When Toy Story was released in theaters on November 12, 1995, the film not only revolutionized the animation industry, but it changed the trajectories of the unproven but determined creative team who brought it to life. From Andrew Stanton and Pete Docter, the studio’s second and third animators, respectively, to Jonas Rivera, the studio’s first production intern, Toy Story was a lightning-in-a-bottle experience — one that laid the groundwork for Pixar Animation Studios to become the powerhouse studio that it is today.
Back then, though, no one knew just how pivotal Toy Story would ultimately be.
Following a $26 million deal with The Walt Disney Company to produce three features, Pixar’s small-but-mighty staff — initially, there were just three animators — pitched three concepts for its first project.

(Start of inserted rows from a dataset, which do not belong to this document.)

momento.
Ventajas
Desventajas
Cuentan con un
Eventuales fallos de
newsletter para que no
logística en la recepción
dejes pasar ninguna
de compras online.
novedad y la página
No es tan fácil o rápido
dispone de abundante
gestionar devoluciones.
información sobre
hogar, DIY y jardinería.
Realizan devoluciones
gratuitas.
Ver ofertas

Two were based on children’s books, James and the Giant Peach and Bob the Dinosaur, and the third was a “half-baked” idea about a couple of toys.

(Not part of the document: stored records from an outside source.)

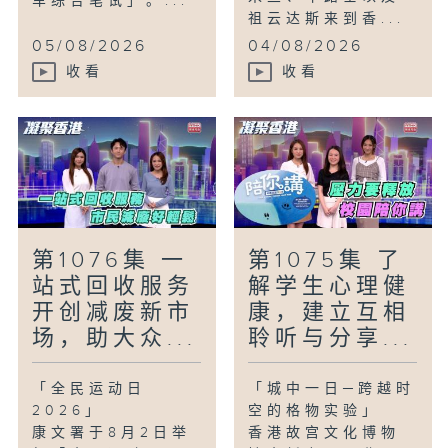
车综合笔试」。...
祖云达斯来到香...
05/08/2026
04/08/2026
收看
收看
第1076集 一
第1075集 了
站式回收服务
解学生心理健
开创减废新市
康，建立互相
场，助大众...
聆听与分享...
「全民运动日
「城中一日─跨越时
2026」
空的格物实验」
康文署于8月2日举
香港故宫文化博物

Disney greenlit the third option.
Having only produced a few commercials and shorts until that point, the pressure was on for Pixar to deliver — not that its staff felt it right away. “It felt like a bunch of people making a movie in their garage,” said Docter, who is now Pixar’s Chief Creative Officer. “We were using computers, which were fancy and unknown at the time, but other than that, it was rinky-dink. We were figuring it out as we went. It felt like we were just doing it for fun.”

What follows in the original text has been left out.